= Maurus Gandershofer =

German librarian and historian

Georg Maurus Gandershofer (22 January 1780 in Pentling – 28 August 1843 in Regensburg) was a German librarian and historian.

He trained in theology at the abbey in Metten, and from 1803 to 1809 was a teacher and school inspector in Straubing. In 1809/10 he studied philosophy in Landshut, where from 1810 to 1814 he served as curator at the university library. From 1814 onward, he worked in the royal court library at Munich, and in 1828, by way of a recommendation from Lorenz von Westenrieder, he became an employee of the Bavarian Academy of Sciences. In 1832 he relocated as a librarian and archivist to Regensburg.
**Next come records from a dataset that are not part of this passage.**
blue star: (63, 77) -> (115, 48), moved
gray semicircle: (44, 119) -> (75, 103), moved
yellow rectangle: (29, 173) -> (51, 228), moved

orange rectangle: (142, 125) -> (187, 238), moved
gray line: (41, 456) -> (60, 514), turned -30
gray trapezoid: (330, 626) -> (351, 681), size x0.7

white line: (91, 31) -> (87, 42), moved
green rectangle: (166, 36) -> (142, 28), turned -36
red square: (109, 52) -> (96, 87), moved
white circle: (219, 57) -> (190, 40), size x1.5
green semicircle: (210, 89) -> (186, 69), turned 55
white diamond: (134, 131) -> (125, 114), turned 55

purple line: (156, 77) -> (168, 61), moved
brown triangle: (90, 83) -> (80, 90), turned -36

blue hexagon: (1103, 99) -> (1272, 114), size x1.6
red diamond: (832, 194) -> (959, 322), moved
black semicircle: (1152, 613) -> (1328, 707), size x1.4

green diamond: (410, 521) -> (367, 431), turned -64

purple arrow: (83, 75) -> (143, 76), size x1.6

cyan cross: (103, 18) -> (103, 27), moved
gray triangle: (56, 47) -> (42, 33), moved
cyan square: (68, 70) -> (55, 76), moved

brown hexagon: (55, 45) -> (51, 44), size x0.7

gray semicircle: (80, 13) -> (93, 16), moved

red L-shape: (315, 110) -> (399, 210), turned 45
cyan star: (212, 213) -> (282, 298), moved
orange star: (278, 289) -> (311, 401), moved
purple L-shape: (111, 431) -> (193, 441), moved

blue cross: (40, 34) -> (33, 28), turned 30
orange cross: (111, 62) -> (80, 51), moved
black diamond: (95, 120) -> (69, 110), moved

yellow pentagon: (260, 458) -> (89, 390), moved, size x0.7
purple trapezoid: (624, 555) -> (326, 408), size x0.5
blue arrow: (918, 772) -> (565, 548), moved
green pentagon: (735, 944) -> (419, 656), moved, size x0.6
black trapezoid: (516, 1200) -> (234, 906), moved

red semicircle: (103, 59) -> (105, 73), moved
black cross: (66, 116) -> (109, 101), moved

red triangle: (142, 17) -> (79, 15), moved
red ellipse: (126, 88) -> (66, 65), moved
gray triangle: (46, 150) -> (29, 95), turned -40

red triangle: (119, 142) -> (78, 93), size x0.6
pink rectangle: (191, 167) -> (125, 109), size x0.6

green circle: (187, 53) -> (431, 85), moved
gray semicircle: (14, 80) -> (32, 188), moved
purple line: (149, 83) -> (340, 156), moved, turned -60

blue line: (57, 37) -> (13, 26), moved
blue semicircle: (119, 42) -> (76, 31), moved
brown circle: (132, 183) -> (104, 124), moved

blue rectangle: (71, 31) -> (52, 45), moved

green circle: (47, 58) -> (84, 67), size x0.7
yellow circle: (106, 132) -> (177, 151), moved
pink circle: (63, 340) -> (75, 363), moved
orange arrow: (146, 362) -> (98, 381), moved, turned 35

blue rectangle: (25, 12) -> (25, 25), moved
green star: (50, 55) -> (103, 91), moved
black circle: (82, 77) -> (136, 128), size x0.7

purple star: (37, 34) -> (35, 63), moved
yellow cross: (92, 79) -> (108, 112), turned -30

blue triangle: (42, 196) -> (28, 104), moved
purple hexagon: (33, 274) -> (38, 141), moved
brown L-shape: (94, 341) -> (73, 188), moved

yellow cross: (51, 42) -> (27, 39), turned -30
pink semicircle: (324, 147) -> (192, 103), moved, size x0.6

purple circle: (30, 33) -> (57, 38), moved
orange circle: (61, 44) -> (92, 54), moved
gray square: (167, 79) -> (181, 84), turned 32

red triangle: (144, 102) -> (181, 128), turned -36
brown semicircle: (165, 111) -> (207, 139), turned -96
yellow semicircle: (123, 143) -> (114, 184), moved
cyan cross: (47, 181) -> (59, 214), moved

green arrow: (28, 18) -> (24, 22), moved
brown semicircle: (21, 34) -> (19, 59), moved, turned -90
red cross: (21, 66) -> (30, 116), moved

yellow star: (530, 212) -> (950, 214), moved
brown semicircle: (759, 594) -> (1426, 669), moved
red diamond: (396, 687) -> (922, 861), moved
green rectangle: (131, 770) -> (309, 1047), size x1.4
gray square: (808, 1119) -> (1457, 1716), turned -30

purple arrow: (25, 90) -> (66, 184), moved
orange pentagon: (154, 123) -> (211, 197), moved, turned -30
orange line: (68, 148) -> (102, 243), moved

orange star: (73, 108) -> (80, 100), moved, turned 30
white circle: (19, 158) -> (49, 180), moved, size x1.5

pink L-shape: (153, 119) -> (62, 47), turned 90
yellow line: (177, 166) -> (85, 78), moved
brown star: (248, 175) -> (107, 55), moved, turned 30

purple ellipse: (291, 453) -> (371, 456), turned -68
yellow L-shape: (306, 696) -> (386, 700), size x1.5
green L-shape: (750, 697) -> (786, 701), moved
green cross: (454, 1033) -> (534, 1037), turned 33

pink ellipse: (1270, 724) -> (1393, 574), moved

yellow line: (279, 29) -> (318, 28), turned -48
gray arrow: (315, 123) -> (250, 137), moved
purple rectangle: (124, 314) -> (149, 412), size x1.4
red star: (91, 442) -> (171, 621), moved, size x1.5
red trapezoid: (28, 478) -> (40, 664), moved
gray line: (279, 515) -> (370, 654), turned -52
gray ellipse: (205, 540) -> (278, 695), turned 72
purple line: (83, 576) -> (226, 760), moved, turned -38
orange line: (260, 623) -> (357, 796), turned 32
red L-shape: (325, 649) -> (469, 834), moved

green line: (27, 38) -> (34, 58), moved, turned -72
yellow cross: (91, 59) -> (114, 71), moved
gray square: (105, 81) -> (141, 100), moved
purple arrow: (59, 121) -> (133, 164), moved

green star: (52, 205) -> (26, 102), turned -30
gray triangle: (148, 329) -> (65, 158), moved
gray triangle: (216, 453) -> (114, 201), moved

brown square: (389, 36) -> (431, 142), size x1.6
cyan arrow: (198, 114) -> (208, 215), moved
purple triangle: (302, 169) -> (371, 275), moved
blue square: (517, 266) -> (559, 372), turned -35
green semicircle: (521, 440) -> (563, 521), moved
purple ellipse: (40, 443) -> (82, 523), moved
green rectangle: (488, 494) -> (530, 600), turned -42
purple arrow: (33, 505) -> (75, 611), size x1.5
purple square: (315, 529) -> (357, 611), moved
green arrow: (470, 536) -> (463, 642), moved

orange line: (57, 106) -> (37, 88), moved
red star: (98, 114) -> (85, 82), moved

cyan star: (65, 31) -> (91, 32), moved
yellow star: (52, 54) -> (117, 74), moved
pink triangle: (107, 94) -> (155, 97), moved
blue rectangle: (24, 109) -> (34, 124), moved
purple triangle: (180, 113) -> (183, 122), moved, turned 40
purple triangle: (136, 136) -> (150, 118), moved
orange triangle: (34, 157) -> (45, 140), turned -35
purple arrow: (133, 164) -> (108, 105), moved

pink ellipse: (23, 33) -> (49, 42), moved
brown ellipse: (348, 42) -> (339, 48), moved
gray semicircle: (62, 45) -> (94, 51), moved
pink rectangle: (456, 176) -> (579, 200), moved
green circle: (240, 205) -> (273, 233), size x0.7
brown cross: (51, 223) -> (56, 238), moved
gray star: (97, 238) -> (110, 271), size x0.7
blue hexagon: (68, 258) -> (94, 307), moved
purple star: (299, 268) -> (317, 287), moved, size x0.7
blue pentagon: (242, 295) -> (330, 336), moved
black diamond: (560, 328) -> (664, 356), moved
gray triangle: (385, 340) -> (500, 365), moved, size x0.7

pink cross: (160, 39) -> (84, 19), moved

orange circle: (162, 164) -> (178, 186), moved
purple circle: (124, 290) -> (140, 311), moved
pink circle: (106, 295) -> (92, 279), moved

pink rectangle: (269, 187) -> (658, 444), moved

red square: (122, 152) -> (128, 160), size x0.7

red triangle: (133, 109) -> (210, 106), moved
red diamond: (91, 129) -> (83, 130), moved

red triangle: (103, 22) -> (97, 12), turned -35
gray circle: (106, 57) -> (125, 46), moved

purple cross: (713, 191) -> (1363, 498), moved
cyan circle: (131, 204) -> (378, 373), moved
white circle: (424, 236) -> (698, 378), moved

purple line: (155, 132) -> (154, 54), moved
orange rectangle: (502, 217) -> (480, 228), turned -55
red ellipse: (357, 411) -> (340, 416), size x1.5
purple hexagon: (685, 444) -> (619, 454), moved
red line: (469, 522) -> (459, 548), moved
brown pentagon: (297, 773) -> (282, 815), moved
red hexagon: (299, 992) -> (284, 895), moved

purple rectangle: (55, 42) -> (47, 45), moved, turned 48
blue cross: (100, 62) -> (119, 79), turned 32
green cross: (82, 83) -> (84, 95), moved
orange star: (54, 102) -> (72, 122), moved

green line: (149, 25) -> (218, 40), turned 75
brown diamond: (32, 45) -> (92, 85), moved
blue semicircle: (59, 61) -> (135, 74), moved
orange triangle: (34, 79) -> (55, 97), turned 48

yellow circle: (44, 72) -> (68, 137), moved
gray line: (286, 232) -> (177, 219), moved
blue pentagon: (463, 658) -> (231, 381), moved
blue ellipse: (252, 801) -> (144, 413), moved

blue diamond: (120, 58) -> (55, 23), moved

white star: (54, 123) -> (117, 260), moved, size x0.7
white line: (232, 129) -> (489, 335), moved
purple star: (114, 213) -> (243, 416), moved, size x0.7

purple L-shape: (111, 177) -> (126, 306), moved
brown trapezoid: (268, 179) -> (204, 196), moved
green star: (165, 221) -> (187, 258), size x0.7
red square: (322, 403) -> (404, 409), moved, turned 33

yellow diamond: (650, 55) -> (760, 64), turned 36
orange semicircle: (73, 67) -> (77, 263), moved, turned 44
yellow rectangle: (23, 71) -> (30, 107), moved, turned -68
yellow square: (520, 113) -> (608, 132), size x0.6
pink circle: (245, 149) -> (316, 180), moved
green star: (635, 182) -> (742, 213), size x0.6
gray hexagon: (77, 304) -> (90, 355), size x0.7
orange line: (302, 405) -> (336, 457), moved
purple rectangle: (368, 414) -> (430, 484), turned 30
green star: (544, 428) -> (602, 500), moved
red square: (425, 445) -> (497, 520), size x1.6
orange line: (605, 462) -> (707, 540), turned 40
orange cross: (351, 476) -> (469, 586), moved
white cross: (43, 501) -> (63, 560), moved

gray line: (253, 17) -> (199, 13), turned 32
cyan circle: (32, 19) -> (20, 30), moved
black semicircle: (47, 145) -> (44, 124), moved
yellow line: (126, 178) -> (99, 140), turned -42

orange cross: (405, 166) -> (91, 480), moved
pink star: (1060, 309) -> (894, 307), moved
He also served as librarian of the Historischen Vereins für den Regenkreis (Historical Association for the Regenkreis).

== Selected works ==
- Denkwürdigkeiten der Domkirche zu Freysing, 1824, Memoirs of the cathedral at Freising.
- Lexikon baierischer Gelehrten und Schriftsteller bis zum Ende des siebenzehnten Jahrhunderts, (with Anton Maria Kobolt, 1825), Lexicon of Bavarian scholars and writers until the end of the seventeenth century.
- Kurze chronologische Geschichte der Stadt Moosburg in Bayern, 1827, short chronological history of the town of Moosburg in Bavaria.
- Erinnerungen an Lorenz von Westenrieder, 1830, Memories of Lorenz von Westenrieder.
- Chronik des Marktes und Badeortes Abach nächst Regensburg, 1835 - Chronicle of the market and resort town of Abach, near Regensburg.